Antony Beevor, ancien officier de l'armée britannique, est un historien spécialisé sur les conflits du XXème siècle, la Seconde Guerre mondiale en particulier. Il a été l'élève du grand historien John Keegan, disparu l'an passé. Il est connu en particulier pour les quelques ouvrages qu'il a consacrés au front de l'est, son Stalingrad et son Berlin. Je les ai pour ma part lus il y a longtemps, mais je m'en souviens comme d'une lecture qui avait suscité mon intérêt pour le sujet. Ceci étant dit, pour aussi vivant qu'il soit, le récit de Beevor n'est pas sans poser problèmes quant à la présentation et à l'interprétation des faits, notamment en ce qui concerne les violences commises par l'Armée Rouge en Allemagne en 1945, par exemple. L'historien avait le mérite d'en parler, car le sujet reste encore aujourd'hui difficile à aborder, surtout en Russie, mais je ne suis pas persuadé qu'il apportait les bonnes réponses, à l'époque (je vais relire d'ailleurs les deux ouvrages en question).
Ce pavé consacré au débarquement en Normandie et à la bataille consécutive, jusqu'à la libération de Paris, ne déroge pas trop au style d'Antony Beevor. C'est une longue description des événements depuis le 6 juin jusqu'au 25 août 1944. Le tout est précis et vivant par l'inclusion de nombreux témoignages, du côté allié ou du côté allemand. Les cartes, nombreuses et placées au fil du texte, permettent de suivre le déroulement des opérations. Le but est clairement de fournir au grand public une narration abordable de la campagne de Normandie, et l'objectif semble, de ce point de vue, atteint.
Pourtant, on ressort un peu désabusé de cette lecture. D'abord, les coquilles sont nombreuses dans le lexique militaire, sans que l'on puisse savoir si elles relèvent de la traduction (ça semble être le cas pour beaucoup) ou du texte original lui-même. Ensuite, Beevor se cantonne strictement à la narration sans proposer de questionnement véritable ou d'interprétation, sauf pour quelques cas très précis (sur 800 pages...), comme le problème du "battle fatigue" et du traitement des chocs post-traumatiques au combat. Il y a un très bon passage sur l'épisode des crimes de guerre commis par la Hitlerjugend contre les Canadiens (ou comment justifier des massacres en prétendant que l'adversaire a commencé et fait pareil, ce qui est au départ manifestement faux). Autre idée intéressante et un peu développée : celle selon laquelle les Alliés ont bien préparé le débarquement, mais pas la bataille de Normandie. Enfin, Beevor montre bien les conséquences terribles de la bataille sur la Normandie et la population française, qui ne sont pas épargnées et qui sauvent, par leur "martyr", le reste de la France des mêmes affres.

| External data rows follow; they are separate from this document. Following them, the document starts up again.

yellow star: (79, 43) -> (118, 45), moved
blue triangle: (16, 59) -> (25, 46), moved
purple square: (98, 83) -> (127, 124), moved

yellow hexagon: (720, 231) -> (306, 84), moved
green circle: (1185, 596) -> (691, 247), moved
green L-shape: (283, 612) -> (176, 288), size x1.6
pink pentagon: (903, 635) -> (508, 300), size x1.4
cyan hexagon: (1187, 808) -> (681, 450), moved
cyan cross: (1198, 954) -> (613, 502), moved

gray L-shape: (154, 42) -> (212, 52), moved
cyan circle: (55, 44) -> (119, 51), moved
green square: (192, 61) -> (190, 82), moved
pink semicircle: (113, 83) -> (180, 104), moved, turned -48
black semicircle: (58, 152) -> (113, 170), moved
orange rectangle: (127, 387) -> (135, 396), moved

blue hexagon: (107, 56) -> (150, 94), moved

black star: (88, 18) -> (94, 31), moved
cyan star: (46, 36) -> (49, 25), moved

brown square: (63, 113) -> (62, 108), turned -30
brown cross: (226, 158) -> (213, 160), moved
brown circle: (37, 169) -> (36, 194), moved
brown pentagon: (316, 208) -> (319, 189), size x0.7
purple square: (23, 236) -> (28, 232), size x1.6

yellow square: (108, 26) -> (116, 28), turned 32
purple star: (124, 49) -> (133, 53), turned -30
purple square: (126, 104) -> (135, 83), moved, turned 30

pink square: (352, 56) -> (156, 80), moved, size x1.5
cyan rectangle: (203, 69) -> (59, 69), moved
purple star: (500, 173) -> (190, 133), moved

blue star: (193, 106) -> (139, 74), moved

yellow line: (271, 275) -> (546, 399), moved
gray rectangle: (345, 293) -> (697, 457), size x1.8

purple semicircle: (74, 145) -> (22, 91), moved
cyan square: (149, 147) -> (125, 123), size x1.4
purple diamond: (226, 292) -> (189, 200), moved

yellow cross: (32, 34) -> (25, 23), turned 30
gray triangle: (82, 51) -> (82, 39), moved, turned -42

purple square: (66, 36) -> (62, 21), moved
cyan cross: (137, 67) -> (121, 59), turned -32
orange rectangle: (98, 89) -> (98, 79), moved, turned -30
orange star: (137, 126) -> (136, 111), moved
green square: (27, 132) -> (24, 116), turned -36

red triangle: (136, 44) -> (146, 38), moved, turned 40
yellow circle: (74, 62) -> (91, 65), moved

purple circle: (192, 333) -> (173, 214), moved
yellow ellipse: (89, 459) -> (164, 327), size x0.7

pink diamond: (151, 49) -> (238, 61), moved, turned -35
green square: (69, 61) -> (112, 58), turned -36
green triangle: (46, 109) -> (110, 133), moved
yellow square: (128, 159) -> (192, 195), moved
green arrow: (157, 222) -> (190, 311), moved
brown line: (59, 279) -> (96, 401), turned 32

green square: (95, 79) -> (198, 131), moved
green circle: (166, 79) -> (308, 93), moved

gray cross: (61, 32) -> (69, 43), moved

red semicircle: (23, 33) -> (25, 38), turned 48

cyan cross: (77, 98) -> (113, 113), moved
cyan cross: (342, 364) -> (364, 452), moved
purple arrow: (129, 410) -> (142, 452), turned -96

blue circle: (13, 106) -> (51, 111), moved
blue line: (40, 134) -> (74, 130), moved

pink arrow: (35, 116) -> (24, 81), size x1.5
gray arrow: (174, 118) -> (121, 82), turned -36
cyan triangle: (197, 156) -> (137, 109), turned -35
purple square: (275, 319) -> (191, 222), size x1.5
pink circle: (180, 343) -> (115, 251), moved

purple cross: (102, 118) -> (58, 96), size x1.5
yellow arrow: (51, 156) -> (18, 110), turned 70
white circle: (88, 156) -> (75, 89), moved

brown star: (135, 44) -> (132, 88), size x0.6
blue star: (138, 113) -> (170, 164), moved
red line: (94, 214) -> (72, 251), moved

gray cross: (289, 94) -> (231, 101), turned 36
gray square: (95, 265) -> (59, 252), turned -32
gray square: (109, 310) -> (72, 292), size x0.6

Il n'y a pas véritablement de problématique, ni même "d'historique", pour ainsi dire, de la conception de l'opération Overlord, Antony Beevor se contentant de démarrer son récit début juin 1944, avec parfois quelques petits retours en arrière -mais il fait pâle figure, côté allié en tout cas, avec l'ouvrage de l'historien français O. Wieviorka sur le débarquement en Normandie. Certains jugements, comme ceux portés sur les officiers généraux alliés, comme Montgomery ou Eisenhower, semblent un peu à l'emporte-pièces, insuffisamment étayés, comme si l'historien laissent le pathos dominer l'écriture. Il compare fréquemment la Normandie au front de l'est pour l'intensité des combats, mais la comparaison n'est pas suffisamment poussée pour être définitivement convaincante. C'est dommage car cela gâche un peu le fil d'un récit qui se lit bien.
Au final, c'est donc plutôt un livre destiné à des personnes qui ont quelque bases, souhaitant en savoir plus sur le débarquement et la campagne de Normandie. Les connaisseurs ou spécialistes n'y apprendront sans doute pas grand chose de neuf et pourront être un peu déçus, comme moi, du propos globalement descriptif. Ceci étant dit, c'est un pavé de vulgarisation qui a aussi son utilité, il ne faut pas le bouder.